In the 1990s palaeontologist, Rupert Wild came across an interesting find on the fossil market. A well-preserved skull encased in plaster with only a fraction of the nose visible. His excitement grew when he realised the skull was possibly found in the Chapada do Araripe region, known for its Pterosaurs - a flying reptile species from the Cretaceous period (145-66 million years ago).
Eager at the prospect of such a rare discovery, he bought the fossil and sent it off to the State Museum of Natural History Stuttgart in Germany. His colleagues, after examining the parts that were visible all agreed it must be some sort of Pterosaurs. However, others believed it was instead a large meat-eater.
The debate raged, but upon even closer examination of the exposed fossil, they discovered the skull was, in fact, faked.
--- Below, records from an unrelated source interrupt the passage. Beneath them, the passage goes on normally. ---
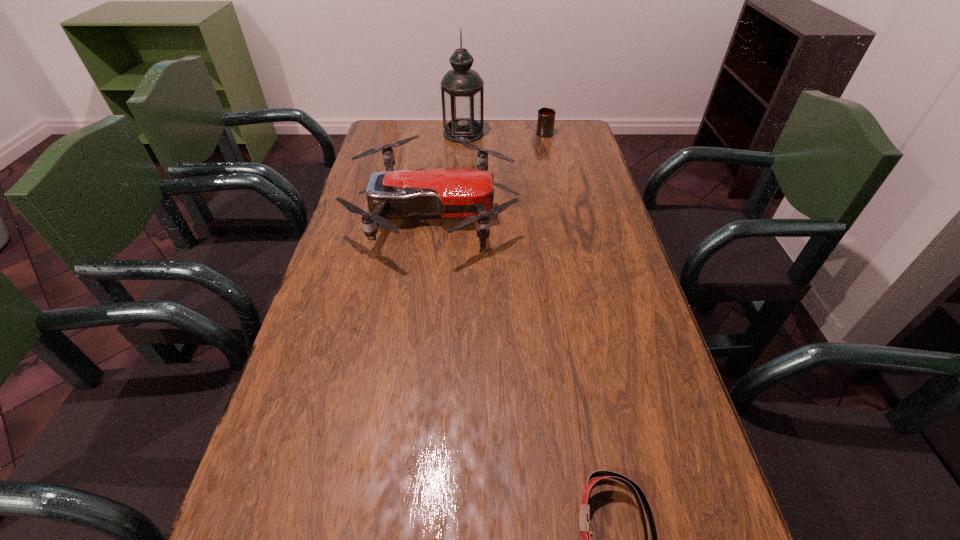 Where is `object positioned at the far right corner`? The image size is (960, 540). object positioned at the far right corner is located at coordinates (546, 116).

You are a GUI agent. You are given a task and a screenshot of the screen. Output one action in this format:
    pyautogui.click(x=<x>, y=<y>)
    Task: Click on the vacant space at the far edge of the desktop
    This screenshot has height=540, width=960.
    Given the screenshot: What is the action you would take?
    pyautogui.click(x=517, y=148)

What are the coordinates of `free space at the left edge` in the screenshot? It's located at (348, 291).

This screenshot has width=960, height=540. In order to click on free space at the right edge of the desktop in this screenshot , I will do `click(594, 194)`.

Identify which object is the second closest to the second shortest object. Please provide its 2D coordinates. Your answer should be formatted as a tuple, i.e. [(x, y)], where the tuple contains the x and y coordinates of a point satisfying the conditions above.

[(465, 193)]

Select which object is the third closest to the shortest object. Please provide its 2D coordinates. Your answer should be formatted as a tuple, i.e. [(x, y)], where the tuple contains the x and y coordinates of a point satisfying the conditions above.

[(546, 116)]

Where is `vacant position in the image that satisfies the following two spatial constraints: 1. on the front side of the can; 2. on the front-facing side of the drone`? The image size is (960, 540). vacant position in the image that satisfies the following two spatial constraints: 1. on the front side of the can; 2. on the front-facing side of the drone is located at coordinates (562, 213).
At least partly faked.
Whoever had dug up the skull had decided to add some embellishments to make it more appealing. Parts of the skull were glued together, others dipped in acid to make it look authentic, and even part of the nose had been completely faked.
The palaeontologists had a gruelling job ahead of them. They'd have to clean the now damaged (possibly ruined) skull. But something else was about to come to light.
As they were cleaning the skull, they did some extra digging to find out exactly where the skull came from. Turns out, the skull had been illegally exported from Brazil.
According to sources, it was discovered in the Santana do Cariri in northeastern Brazil. Brazil at that time had a ban against fossil trade which came into effect in 1942. So the fossil was illegally acquired by Wild. Frustrated beyond belief the group worked tirelessly to fix the skull and finally figure out what type of dinosaur it really was.
In 2002, six years after procuring the skull, they finally had an answer. It was a new species, part of the spinosaurid family. A large bi-pedal carnivore species which lightly resembles a crocodile. It had lived during the Early Cretaceous Period, about 110 million years ago.
But despite their joy at discovering a new species, they couldn't deny that the skull had created some serious problems. So they dubbed it Irritator - in memory of how damned annoying it was to discover. But because palaeontologists are not entirely heartless, they added a second name to the type; challengeri - after Professor Challenger from the book The Lost World.
Although the entire skeleton has yet to be found to date, scientists are able to make an educated guess as to how the dinosaur might have looked.
The Irritator might not stand next to T-Rex or Spinosaurs as the biggest bad-ass or most epic carnivore of the Mesozoic era. But it certainly is a memorable one in its own right - if not for the right reasons.